Her voice didn’t shake. She didn’t say one wrong thing. She was totally calm and in control. That helped Dow keep his cool, which in turn made the birth as easy as possible (not that any birth is exactly easy for the mom)!
Meanwhile, Dow relayed Farber’s commands to his wife.
“You are a queen!” he told his wife. “You are a queen! You are a queen! You are a queen, my woman! Push! Push! Push!”
“Good job sir,” Farber told Dow. “Keep reassuring her.”
Soon enough, little Supreme Dow, Jr. emerged, totally healthy. Farber just had one question left.
“Is it a boy or a girl?” she asked, her words being recorded on the 911 tape of the call.
“It’s a boy,” Dow said.
“A boy,” said Farber. “Congratulations.”
Dow felt a lot calmer once Farber started talking.
She spoke with conviction, with authority, he said. “But more importantly, she sounded like she knew what she was doing, like she’d been through this a million times.”
In fact, Supreme and Tennesha had planned to have this baby at home from the start. They just didn’t plan to do that with zero support and very little preparation. Fortunately they had a little help from a young dispatcher with excellent training.
Two minutes after Supreme Jr. was born, the paramedics arrived on the scene. They verified that both baby and mother were doing fine. They even gave Dow the rare honor of cutting his own son’s umbilical cord.
Three weeks after this dramatic scene, Supreme and Tennesha brought their son to the 911 dispatcher’s office to meet the woman who was so instrumental in this incredible home birth.
Dow greeted Farber in person with a hug.
“Bring it in,” he told her. “You’re family.” Then Dow handed the happy, healthy infant for Farber to hold herself. Tennesha looked on with a smile, while the Dows’ 3-year-old daughter grinned shyly at her mother’s side.
It meant a lot for Farber to get to see the faces behind the story she played such an important role in. And the meeting meant the world to Dow, who was grateful for more than just the help Farber gave him with birthing his son.
It’s a breath of fresh air to say the least,” Dow told Inside Edition. “Because of her, I have a phenomenal story to tell.”
Incredibly, this whole call only took a few minutes. Those minutes will have a lifetime of impact, though. Farber’s service as a 911 dispatcher made a real difference that night.
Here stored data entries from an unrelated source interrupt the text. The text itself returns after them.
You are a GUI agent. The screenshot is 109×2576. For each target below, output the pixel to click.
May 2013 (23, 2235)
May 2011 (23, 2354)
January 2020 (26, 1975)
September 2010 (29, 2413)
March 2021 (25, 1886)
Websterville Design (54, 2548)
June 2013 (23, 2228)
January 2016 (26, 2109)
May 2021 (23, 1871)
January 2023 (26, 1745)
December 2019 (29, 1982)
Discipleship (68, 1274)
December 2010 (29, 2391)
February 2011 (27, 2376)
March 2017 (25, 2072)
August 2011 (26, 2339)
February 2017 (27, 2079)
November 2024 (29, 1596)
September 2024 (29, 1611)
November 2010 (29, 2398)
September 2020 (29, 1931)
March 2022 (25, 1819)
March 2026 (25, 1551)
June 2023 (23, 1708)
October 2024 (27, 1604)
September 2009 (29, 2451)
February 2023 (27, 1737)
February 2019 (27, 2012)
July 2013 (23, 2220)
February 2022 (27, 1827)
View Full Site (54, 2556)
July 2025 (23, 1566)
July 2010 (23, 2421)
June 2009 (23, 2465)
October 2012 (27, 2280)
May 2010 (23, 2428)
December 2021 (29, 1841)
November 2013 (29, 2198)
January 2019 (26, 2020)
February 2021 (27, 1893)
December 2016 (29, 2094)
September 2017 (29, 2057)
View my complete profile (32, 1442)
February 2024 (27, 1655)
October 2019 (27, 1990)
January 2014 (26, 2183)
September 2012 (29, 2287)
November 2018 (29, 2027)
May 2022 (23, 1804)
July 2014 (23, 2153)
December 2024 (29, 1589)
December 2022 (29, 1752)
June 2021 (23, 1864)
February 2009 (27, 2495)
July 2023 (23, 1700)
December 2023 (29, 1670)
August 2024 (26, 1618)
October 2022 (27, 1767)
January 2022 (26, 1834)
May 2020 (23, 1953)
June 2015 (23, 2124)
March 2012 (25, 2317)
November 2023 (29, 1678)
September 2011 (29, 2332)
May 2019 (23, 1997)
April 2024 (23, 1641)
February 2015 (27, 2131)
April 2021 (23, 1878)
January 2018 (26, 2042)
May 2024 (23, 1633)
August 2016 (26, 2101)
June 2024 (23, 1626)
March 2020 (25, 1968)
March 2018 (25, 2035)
For someone so young and inexperienced to handle a call of this magnitude speaks volumes about the community of 911 dispatchers across the country. These are the voices Americans hear during their worst possible moments. They’re the ones who calm us down, assure us that help is on its way, and follow up on their promises.
With dispatchers like Farber out there, residents of Ventura County can sleep well. They know that a friendly, helpful voice is just one phone call away.
Little Supreme Jr. got to learn that lesson early. His dad will never forget Farber’s contribution to his family’s well-being. In fact, he has a special term that he uses to refer to Farber.
“You were a life-saver,” he told her. For 911 dispatchers, that’s all just part of a day’s work.